Texas Democratic powerbrokers are quietly promoting rising star Julian Castro as a consensus building leader with bipartisan support as they position the charismatic San Antonio mayor for the party’s 2016 presidential ticket.
In Julian Castro, who vaulted into the American spotlight at the Democratic National Convention last September, Democrats believe they have what one party leader called “the next Obama” who could be vital to retaining the White House.
The 38-year-old mayor would give Democrats the inside track to the ever-increasing Latino vote, which is expected to be even more pivotal in 2016 than it has ever been.
But Castro’s political Achilles heel is that his home state has been solidly red for a generation and that, even with Texas’s large Hispanic vote, Democrats have not won a statewide race in almost two decades.
Top Democratic leaders, though, believe that Castro would give the party a unique opportunity to capture the state’s 38 electoral votes in 2016, given his pull among Latinos as well as by positioning him as a consensus builder along the lines of Texas legend Lyndon Johnson.
The Texas electoral votes together with the 55 of solidly blue state California could potentially give a Democratic nominee 93 electoral votes, more than a third of the 270 needed for election.
Some Texas Democrats who are preparing behind-the-scenes to soon begin working on Hillary Clinton’s 2016 presidential campaign are even wishfully talking about a Hillary-Julian dream ticket.
But the Democrats hoping to groom Castro into a national candidate are urging supporters to rein in such talk.

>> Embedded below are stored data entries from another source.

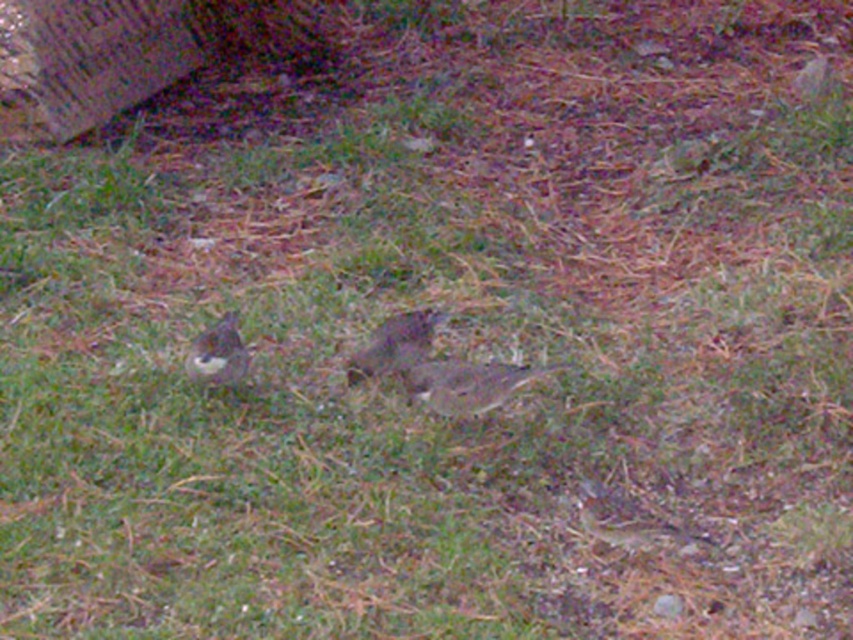 Between point (502, 384) and point (242, 378), which one is positioned behind?

The point (242, 378) is behind.

Between brown feathered bird at center and brown speckled bird at lower left, which one has more height?

brown speckled bird at lower left is taller.

Who is more forward, (451, 365) or (231, 380)?

Positioned in front is point (451, 365).

Where is `brown feathered bird at center`? brown feathered bird at center is located at coordinates (463, 385).

Measure the distance from brown feathered bird at center to brown matte bird at center.

8.31 inches

Between brown feathered bird at center and brown matte bird at center, which one is positioned higher?

Positioned higher is brown matte bird at center.

Who is more distant from viewer, (x=453, y=369) or (x=392, y=356)?

Positioned behind is point (x=392, y=356).

Locate an element on the screen. brown feathered bird at center is located at coordinates (463, 385).

Is brown matte bird at center behind brown speckled bird at lower left?

Yes, brown matte bird at center is behind brown speckled bird at lower left.

Who is positioned more to the left, brown matte bird at center or brown speckled bird at lower left?

brown speckled bird at lower left

Is point (349, 364) positioned after point (233, 323)?

Yes, it is behind point (233, 323).

What are the coordinates of `brown matte bird at center` in the screenshot? It's located at (393, 346). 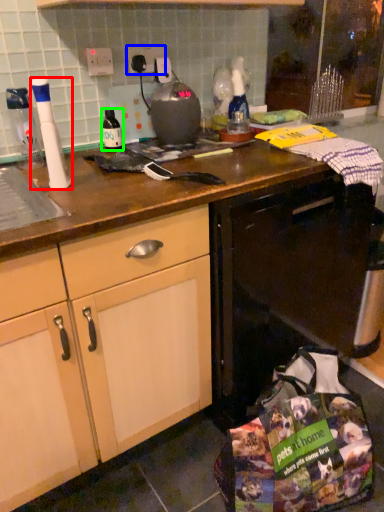 Question: Considering the real-world distances, which object is farthest from kitchen appliance (highlighted by a red box)? electric outlet (highlighted by a blue box) or bottle (highlighted by a green box)?

Choices:
 (A) electric outlet
 (B) bottle

Answer: (A) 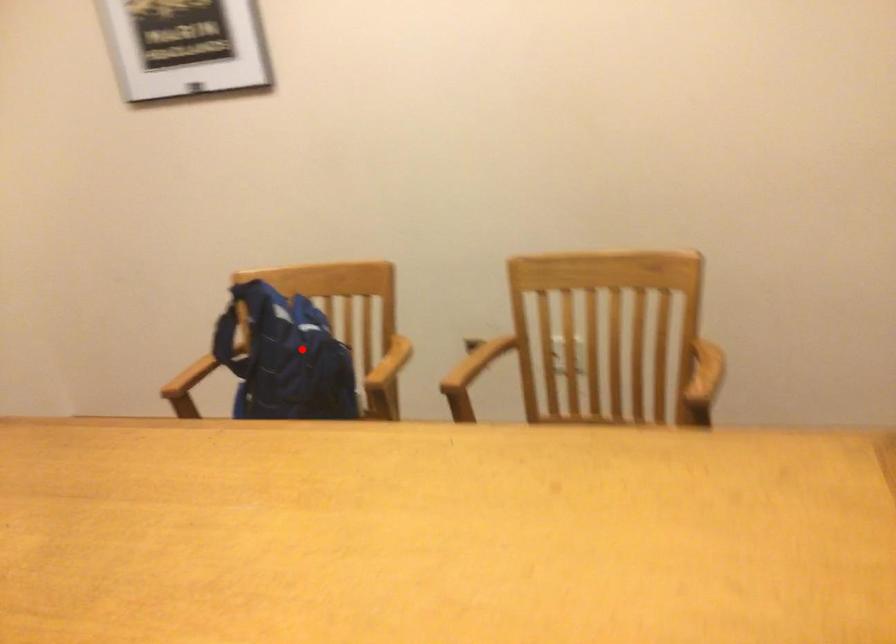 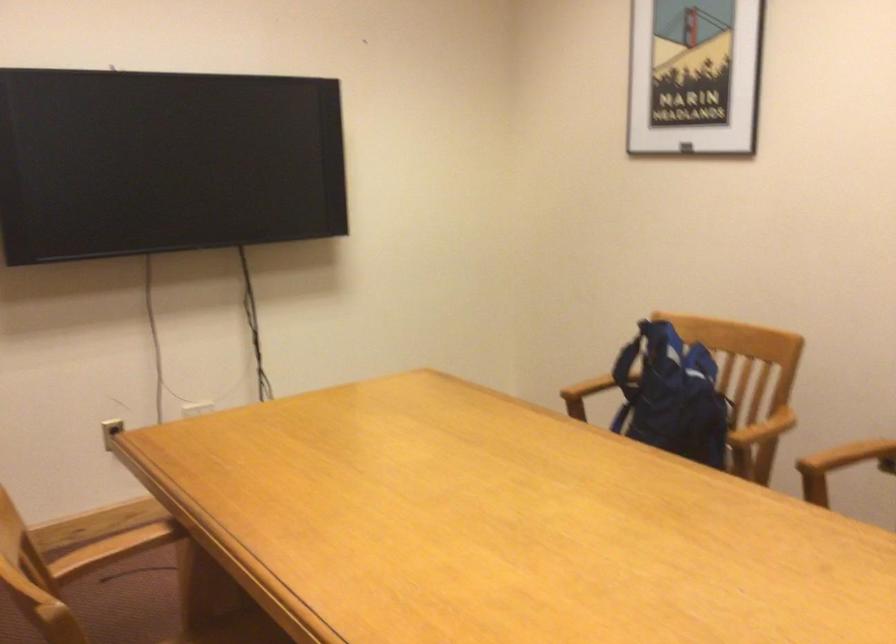 Where in the second image is the point corresponding to the highlighted location from the first image?

(672, 395) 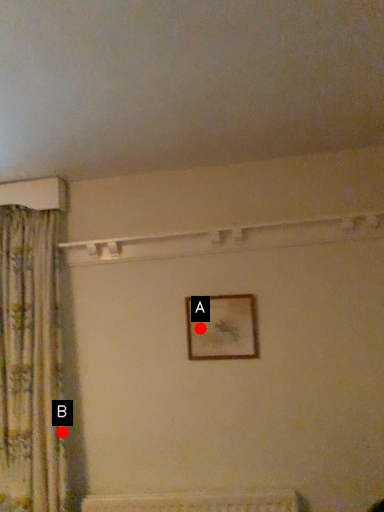 Question: Two points are circled on the image, labeled by A and B beside each circle. Which point is closer to the camera?

Choices:
 (A) A is closer
 (B) B is closer

Answer: (B) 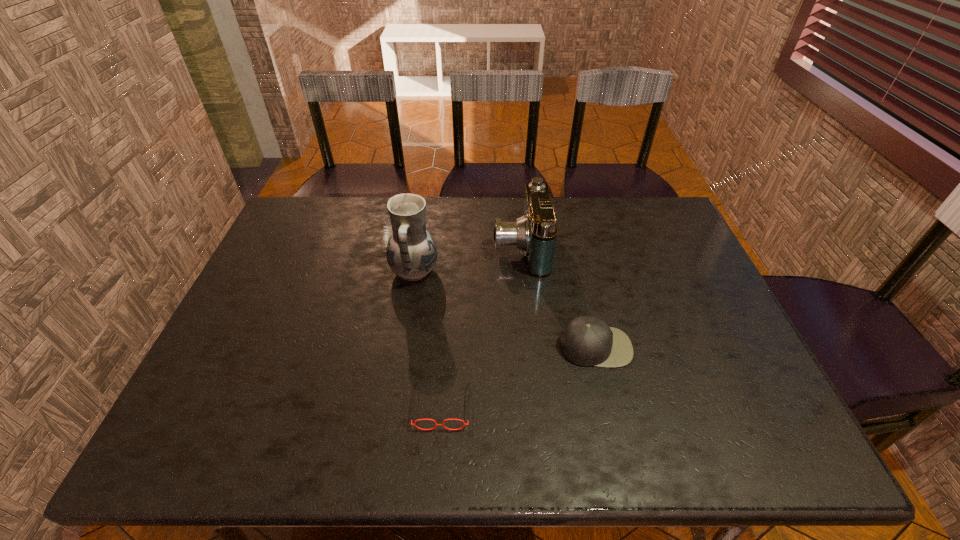 Identify the location of free location located 0.170m on the brim of the third tallest object. Image resolution: width=960 pixels, height=540 pixels. [615, 435].

Locate an element on the screen. The height and width of the screenshot is (540, 960). object positioned at the far edge is located at coordinates (535, 233).

You are a GUI agent. You are given a task and a screenshot of the screen. Output one action in this format:
    pyautogui.click(x=<x>, y=<y>)
    Task: Click on the object at the near edge
    The image size is (960, 540).
    Given the screenshot: What is the action you would take?
    pyautogui.click(x=436, y=424)

In the image, there is a desktop. Where is `free space at the far edge`? free space at the far edge is located at coordinates (623, 215).

Where is `vacant space at the near edge of the desktop`? This screenshot has width=960, height=540. vacant space at the near edge of the desktop is located at coordinates (473, 427).

The height and width of the screenshot is (540, 960). Find the location of `free space at the left edge of the desktop`. free space at the left edge of the desktop is located at coordinates (x=265, y=363).

Where is `vacant space at the right edge of the desktop`? The image size is (960, 540). vacant space at the right edge of the desktop is located at coordinates (715, 321).

The image size is (960, 540). In order to click on vacant space at the far right corner in this screenshot , I will do `click(663, 213)`.

At what (x,y) coordinates should I click in order to perform the action: click on vacant space that is in between the pitcher and the camcorder. Please return your answer as a coordinate pair (x, y). The width and height of the screenshot is (960, 540). Looking at the image, I should click on (468, 259).

The width and height of the screenshot is (960, 540). What are the coordinates of `vacant area between the nearest object and the camcorder` in the screenshot? It's located at (481, 326). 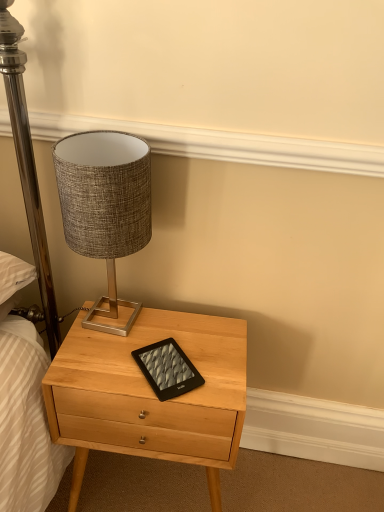 Question: Does light wood nightstand at center have a greater width compared to black matte tablet at center?

Choices:
 (A) no
 (B) yes

Answer: (B)

Question: Can you confirm if light wood nightstand at center is smaller than black matte tablet at center?

Choices:
 (A) yes
 (B) no

Answer: (B)

Question: From the image's perspective, is light wood nightstand at center under black matte tablet at center?

Choices:
 (A) yes
 (B) no

Answer: (A)

Question: Would you say light wood nightstand at center contains black matte tablet at center?

Choices:
 (A) no
 (B) yes

Answer: (B)

Question: Does light wood nightstand at center have a larger size compared to black matte tablet at center?

Choices:
 (A) yes
 (B) no

Answer: (A)

Question: In the image, is textured fabric lampshade at upper left on the left side or the right side of black matte tablet at center?

Choices:
 (A) left
 (B) right

Answer: (A)

Question: Which is correct: textured fabric lampshade at upper left is inside black matte tablet at center, or outside of it?

Choices:
 (A) inside
 (B) outside

Answer: (B)

Question: In terms of width, does textured fabric lampshade at upper left look wider or thinner when compared to black matte tablet at center?

Choices:
 (A) wide
 (B) thin

Answer: (A)

Question: Looking at the image, does textured fabric lampshade at upper left seem bigger or smaller compared to black matte tablet at center?

Choices:
 (A) big
 (B) small

Answer: (A)

Question: Is light wood nightstand at center in front of or behind black matte tablet at center in the image?

Choices:
 (A) behind
 (B) front

Answer: (B)

Question: Is light wood nightstand at center taller or shorter than black matte tablet at center?

Choices:
 (A) short
 (B) tall

Answer: (B)

Question: From a real-world perspective, is light wood nightstand at center positioned above or below black matte tablet at center?

Choices:
 (A) above
 (B) below

Answer: (B)

Question: Does point (87, 364) appear closer or farther from the camera than point (160, 391)?

Choices:
 (A) farther
 (B) closer

Answer: (A)

Question: Does point (84, 418) appear closer or farther from the camera than point (127, 201)?

Choices:
 (A) farther
 (B) closer

Answer: (A)

Question: Considering the positions of light wood nightstand at center and textured fabric lampshade at upper left in the image, is light wood nightstand at center bigger or smaller than textured fabric lampshade at upper left?

Choices:
 (A) small
 (B) big

Answer: (B) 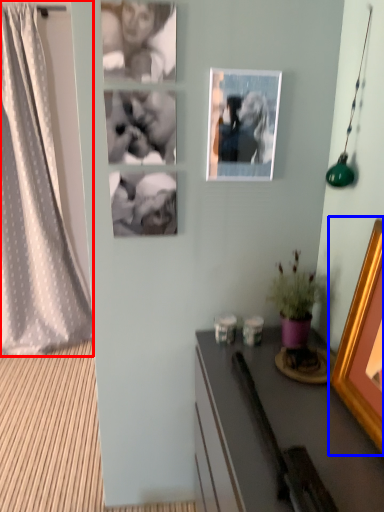 Question: Which of the following is the closest to the observer, curtain (highlighted by a red box) or picture frame (highlighted by a blue box)?

Choices:
 (A) curtain
 (B) picture frame

Answer: (B) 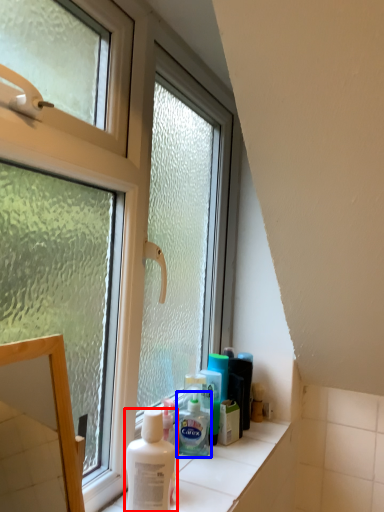 Question: Which point is closer to the camera, shaving cream (highlighted by a red box) or shaving cream (highlighted by a blue box)?

Choices:
 (A) shaving cream
 (B) shaving cream

Answer: (A) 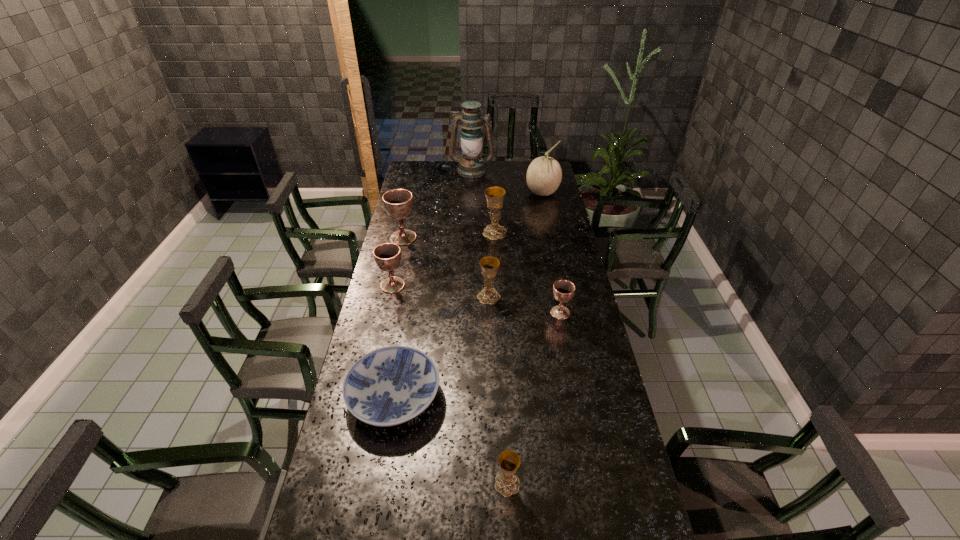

Julian Castro’s national image
Julian Castro, meanwhile, has been carefully developing the national image that got a rocket boost with his speech as the keynote speaker of the Democratic National Convention, the same role that in 2004 kicked off Obama’s presidential dreams.
Castro has been in high demand at speaking engagements around the country, and he is expected to have a formal introduction to Washington next month at the president’s inauguration as well as at his brother Joaquin’s swearing-in as one of Texas’ newest Congressmen.
It all has made talk of a Latino presidency inevitable, and Castro has not shied away from the discussion.
“I’m confident that with all the progress that the United States has made, people from many different backgrounds will become presidents in my lifetime,” he said in a recent interview.
“So I do believe that within the next generation there will be a Latino president, and it will be someone who represents everyone, who is an American president, not a Latino president.”